Coordinate Transformation (from depth image or point cloud to surface)

Hi,

I have a depth image from a Kinect taken at an angle. I would like to have this data set as though the view were top-down. I think this is just a transformation from the actual POV (which is not known but can be derived from the data) to a virtual POV with the eye(s) directly above each point.

An OF user did this (or something similar) in the past and pointed to his code here: https://github.com/kylemcdonald/DohaInstallation/blob/master/addons/ofxVirtualCamera/ofxVirtualCamera.cpp

However, I’ve never coded OF before, my C/C++ is rusty, and this addon doesn’t seem to be supported (no example code, not install.xml, etc.)

Trying to dig through the API docs (I’m almost instantly lost) I did find RangeImage and it seems like this class might either be a place to start. I think inputs are point clouds not depth images, but if I can convert my depth image to a point cloud, then maybe RangeImage can do the transformation and output the desired result?

Any hints or advice on how to go about doing this would be much appreciated. I would like to perform this operation on tens of thousands of frames. I have no desire to display the results graphically, other code will take the output and do the analysis. It is just that the analysis can only be done if the data is acquired looking straight down.

Thanks,

-k.

Unless I’m misunderstanding, a lot of what you’re looking to do could be done by creating a mesh and rotating it? If that’s the case you can create an ofMesh instance, adding the vertices of all the points from the Kinect, and then either rotate the mesh, or using the ofCamera (or ofEasyCam) and set the view that way. Not sure if that’s helpful or just more confusing.

In point cloud form it is, I think, just a rotate. From the depth-image it is more than a rotate, because there are offsets between the pixels that turn into shadows, or multiple pixels compress to one, or even get removed. For example, if the original POV looked under an overhang, those pixels need to be removed when re-projecting from a top-down view.

I can understand in my head some of mathematical operations I need to do:

  1. Assume the camera is at (0,0,0) and looking, for example, horizontally to the north
  2. Convert the depth image to a point cloud, so I have 640*480 (307200) points, presumably 3 vectors X,Y, and Z
  3. Define the plane which is truly horizontal. Currently I do this by finding fitting a plane to the surface and minimizing the errors. In the future, a cup of water will be in the scene, where the water surface defines “horizontal”

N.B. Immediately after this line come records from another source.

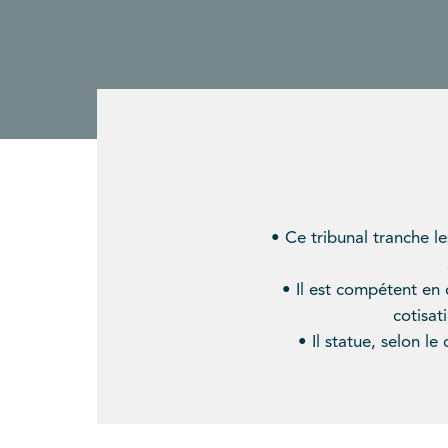
• Ce tribunal tranche le
• Il est compétent en 
cotisat
• Il statue, selon l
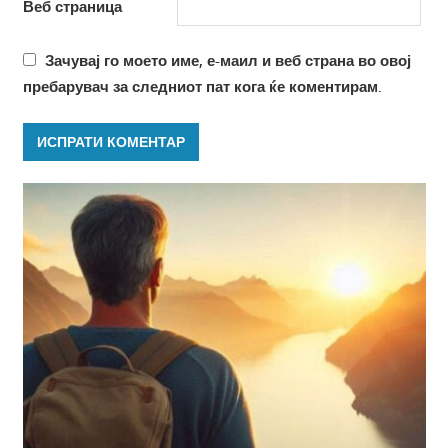
Веб страница
Зачувај го моето име, е-маил и веб страна во овој
пребарувач за следниот пат кога ќе коментирам.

Now it gets a bit fuzzy for me. I think the remaining steps are:

  1. For each point find the transformation from the actual POV to the virtual POV, normal to the horizontal plane, and above the point
  2. Perform the rotate (and translate?) (presumably with a(n) existing OF function(S))
  3. Find the projection of the points onto the new surface (deal with situations like walls and overhangs where multiple points get removed or averaged to one)
  4. Write out the new data

Ok, I get it. I think you want something like:

  
ofMatrix4x4 rot, trans;  
rot.makeRotationMatrix( 90, kinectPosition ); // rotate around the current position  
trans.makeTranslationMatrix( 0, yTrans, zTrans ); // move up and over  
  
ofVec3f newPoint = oldPoint * rot * trans;  

That just flips the point over though and won’t be insufficient if you want to account for the actual view and optics of the camera. I’m not sure I have much to suggest on the occlusion stuff unfortunately.